We shouldn’t doubt the group’s intention to do extreme evil and boastfully broadcast it to the rest of the world. These are, after all, the same barbarians who have committed summary mass executions of civilians; crucified—quite literally—Christians and non-Sunni Muslims; rampaged through villages and cities. So why should they suddenly turn into reasonable, rational gentleman-and-professor-types and spare the lives of unarmed journalists who are simply trying to bear witness to a brutal conflict?
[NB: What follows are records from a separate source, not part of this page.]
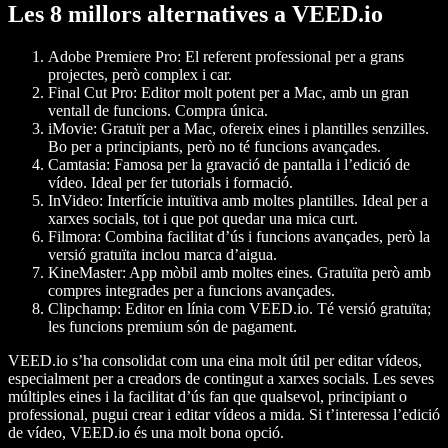
Les 8 millors alternatives a VEED.io
Adobe Premiere Pro
: El referent professional per a grans
projectes, però complex i car.
Final Cut Pro
: Editor molt potent per a Mac, amb un gran
ventall de funcions. Compra única.
iMovie
: Gratuït per a Mac, ofereix eines i plantilles senzilles.
Bo per a principiants, però no té funcions avançades.
Camtasia
: Famosa per la gravació de pantalla i l’edició de
vídeo. Ideal per fer tutorials i formació.
InVideo
: Interfície intuïtiva amb moltes plantilles. Ideal per a
xarxes socials, tot i que pot quedar una mica curt.
Filmora
: Combina facilitat d’ús i funcions avançades, però la
versió gratuïta inclou marca d’aigua.
KineMaster
: App mòbil amb moltes eines. Gratuïta però amb
compres integrades per a funcions avançades.
Clipchamp
: Editor en línia com VEED.io. Té versió gratuïta;
les funcions premium són de pagament.
VEED.io s’ha consolidat com una eina molt útil per editar vídeos,
especialment per a creadors de contingut a xarxes socials. Les seves
múltiples eines i la facilitat d’ús fan que qualsevol, principiant o
professional, pugui crear i editar vídeos a mida. Si t’interessa l’edició
de vídeo, VEED.io és una molt bona opció.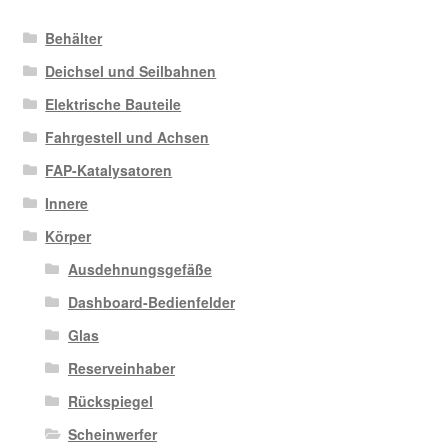
Behälter
Deichsel und Seilbahnen
Elektrische Bauteile
Fahrgestell und Achsen
FAP-Katalysatoren
Innere
Körper
Ausdehnungsgefäße
Dashboard-Bedienfelder
Glas
Reserveinhaber
Rückspiegel
Scheinwerfer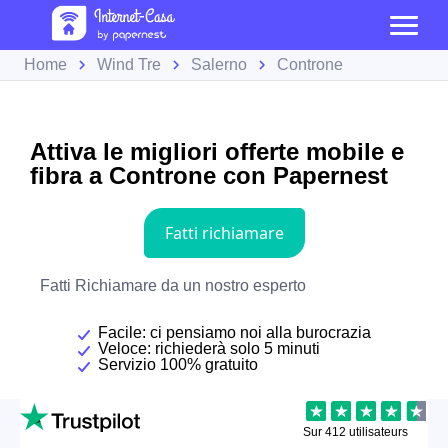
Home
Wind Tre
Salerno
Controne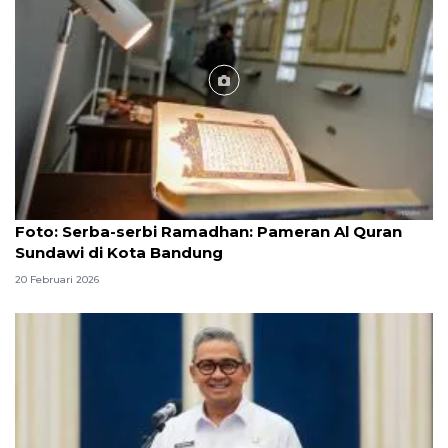
Foto
Foto: Serba-serbi Ramadhan: Pameran Al Quran
Sundawi di Kota Bandung
20 Februari 2026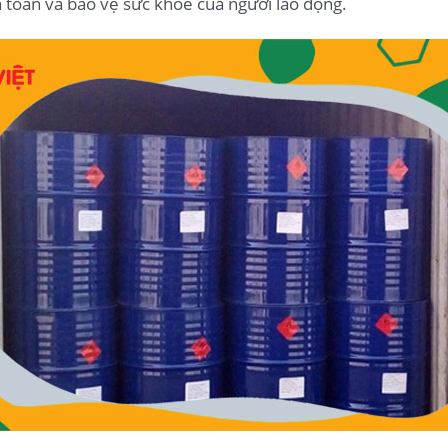
 toàn và bảo vệ sức khỏe của người lao động.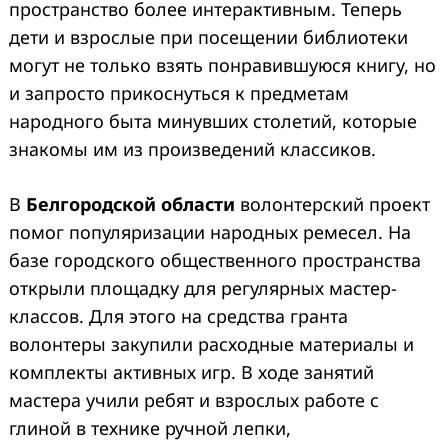
пространство более интерактивным. Теперь
дети и взрослые при посещении библиотеки
могут не только взять понравившуюся книгу, но
и запросто прикоснуться к предметам
народного быта минувших столетий, которые
знакомы им из произведений классиков.
В
Белгородской области
волонтерский проект
помог популяризации народных ремесел. На
базе городского общественного пространства
открыли площадку для регулярных мастер-
классов. Для этого на средства гранта
волонтеры закупили расходные материалы и
комплекты активных игр. В ходе занятий
мастера учили ребят и взрослых работе с
глиной в технике ручной лепки,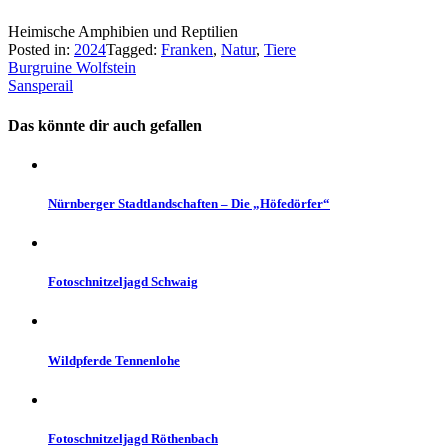
Heimische Amphi­bien und Repti­lien
Posted in:
2024
Tagged:
Franken
,
Natur
,
Tiere
Beitragsnavigation
Burgruine Wolfstein
Sansperail
Das könnte dir auch gefallen
Nürnberger Stadtlandschaften – Die „Höfedörfer“
Fotoschnitzeljagd Schwaig
Wildpferde Tennenlohe
Fotoschnitzeljagd Röthenbach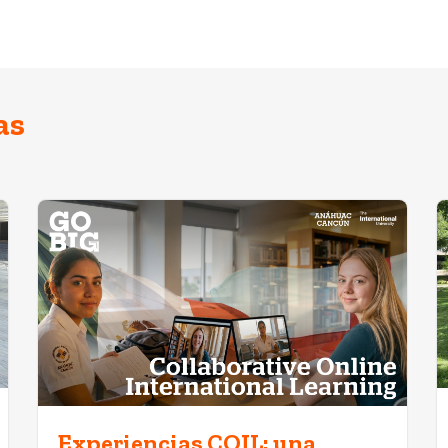
as
Experiencias COIL: una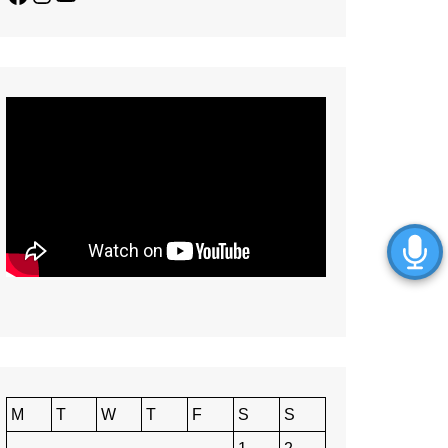
M
T
W
T
F
S
S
The Obama administration has said that ISIS is a cancer that must be cut out; it poses more of a threat to the U.S. than al-Qaeda. Something clearly must be done. Now might be the time to seriously consider arming the rebels who are affiliated with political moderates, an idea that has been kicking around Washington for a while. We’ve hesitated to do so for a couple of reasons: concerns about whom exactly to arm, about whether there are any good guys in this fight; and fear that we might somehow get dragged into yet another Middle Eastern war,

But ever since Foley’s beheading, there have been whispers that the U.S. may start cooperating in some manner with Syrian President Bashar al-Assad to try to wipe out ISIS. That would be unspeakable folly. The civil war in Syria began as a popular uprising in 2011 against Assad, who has ruled Syria with an iron fist for over a decade. (And his father before him, for almost three decades.) Assad hit back with relentless, pitiless force that ultimately pushed the protests into full-throttled rebellion, splintered along sectarian lines.
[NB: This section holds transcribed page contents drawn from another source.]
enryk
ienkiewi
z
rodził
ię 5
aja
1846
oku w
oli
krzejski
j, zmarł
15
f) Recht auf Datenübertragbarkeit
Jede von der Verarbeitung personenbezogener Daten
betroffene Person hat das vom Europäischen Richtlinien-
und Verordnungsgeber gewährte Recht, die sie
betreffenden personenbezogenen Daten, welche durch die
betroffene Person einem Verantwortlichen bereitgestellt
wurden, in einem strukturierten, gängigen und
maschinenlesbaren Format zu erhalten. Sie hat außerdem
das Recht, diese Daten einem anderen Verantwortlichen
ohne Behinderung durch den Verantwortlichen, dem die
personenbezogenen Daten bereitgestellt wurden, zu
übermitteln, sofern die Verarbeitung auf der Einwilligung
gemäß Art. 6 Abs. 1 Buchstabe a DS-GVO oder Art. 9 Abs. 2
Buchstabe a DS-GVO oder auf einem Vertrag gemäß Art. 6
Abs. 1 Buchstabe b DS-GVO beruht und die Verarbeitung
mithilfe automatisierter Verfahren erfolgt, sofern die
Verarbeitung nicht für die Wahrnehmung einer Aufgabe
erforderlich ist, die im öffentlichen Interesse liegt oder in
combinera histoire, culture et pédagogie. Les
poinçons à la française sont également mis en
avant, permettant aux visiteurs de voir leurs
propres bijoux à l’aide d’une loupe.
In response, the Syrian Air Force filled barrels with TNT and nails and oil and dropped the improvised explosive devices from helicopters—to devastating effect on the civilians below. It exploded Scud missiles in residential neighborhoods. Most horrifically, Assad launched several attacks of chemical weapons. (Which caught the world’s attention; after the U.S. threatened airstrikes, Assad agreed to have the stockpiles destroyed under international supervision.) The number of victims is breathtaking. Close to 200,000 people have been killed in the three-year-old conflict; 6.5 million Syrians are displaced from their homes; three million are living in squalid refugee camps in neighboring countries with little food or water.
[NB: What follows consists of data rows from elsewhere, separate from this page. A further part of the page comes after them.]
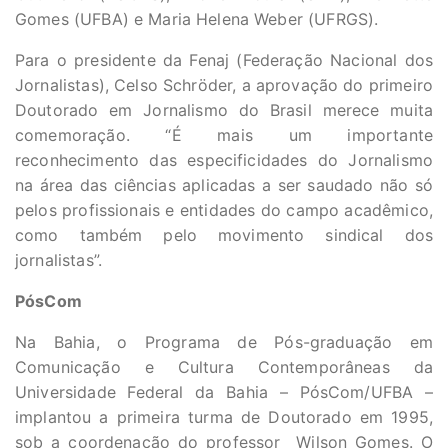
Gomes (UFBA) e Maria Helena Weber (UFRGS).
Para o presidente da Fenaj (Federação Nacional dos
Jornalistas), Celso Schröder, a aprovação do primeiro
Doutorado em Jornalismo do Brasil merece muita
comemoração. “É mais um importante
reconhecimento das especificidades do Jornalismo
na área das ciências aplicadas a ser saudado não só
pelos profissionais e entidades do campo acadêmico,
como também pelo movimento sindical dos
jornalistas”.
PósCom
Na Bahia, o Programa de Pós-graduação em
Comunicação e Cultura Contemporâneas da
Universidade Federal da Bahia – PósCom/UFBA –
implantou a primeira turma de Doutorado em 1995,
sob a coordenação do professor Wilson Gomes. O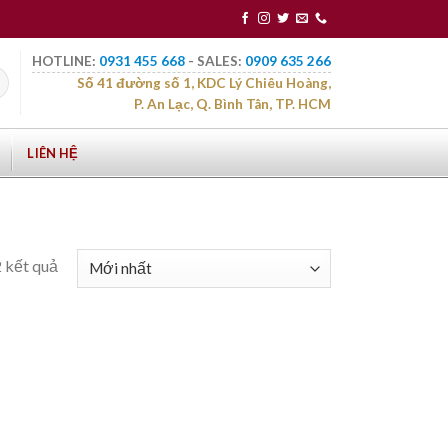
HOTLINE:
0931 455 668
- SALES:
0909 635 266
Số 41 đường số 1, KDC Lý Chiêu Hoàng,
P. An Lạc, Q. Bình Tân, TP. HCM
LIÊN HỆ
2 kết quả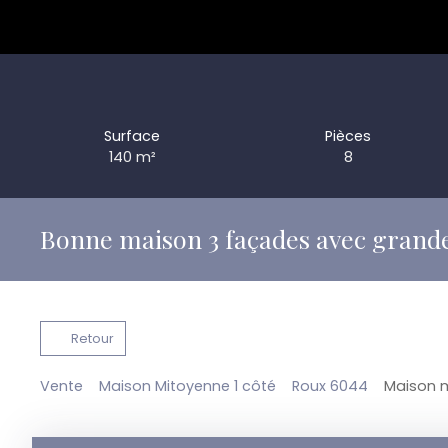
Surface
Pièces
140
m²
8
Bonne maison 3 façades avec grand
Retour
Vente
Maison Mitoyenne 1 côté
Roux 6044
Maison m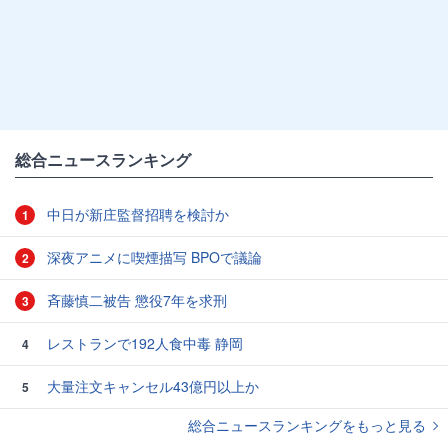
総合ニュースランキング
中日が新庄監督招聘を検討か
1
深夜アニメに喫煙描写 BPOで議論
2
斉藤慎二被告 懲役7年を求刑
3
レストランで192人食中毒 静岡
4
大量注文キャンセル43億円以上か
5
総合ニュースランキングをもっと見る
Politics makes for strange bedfellows, but do we really want to be sleeping, however inadvertently, with Assad? This is a guy who gassed his own citizens. The Obama administration has publicly ruled out any sort of coordinated effort with him to defeat ISIS. But how else could we expand airstrikes from Iraq into Syria? President Obama is correct in carefully trying to choreograph an effect strategy, perhaps one that involves a broad coalition of countries. In a news conference on Wednesday, he said that if the U.S. were to be joined by the international community, it could continue to shrink ISIS’s “sphere of influence, its effectiveness, its financing, its military capabilities to the point where it is a manageable problem.” But without building up other rebel forces, taking out ISIS could have the unintended consequence of benefiting Assad.

Sotloff and Foley, with all the courage of their profession, went off to report on a war to overthrow Assad’s tyranny. They died because of it. What sad irony if their legacy is one that helps to strengthen the dictator’s grip on power.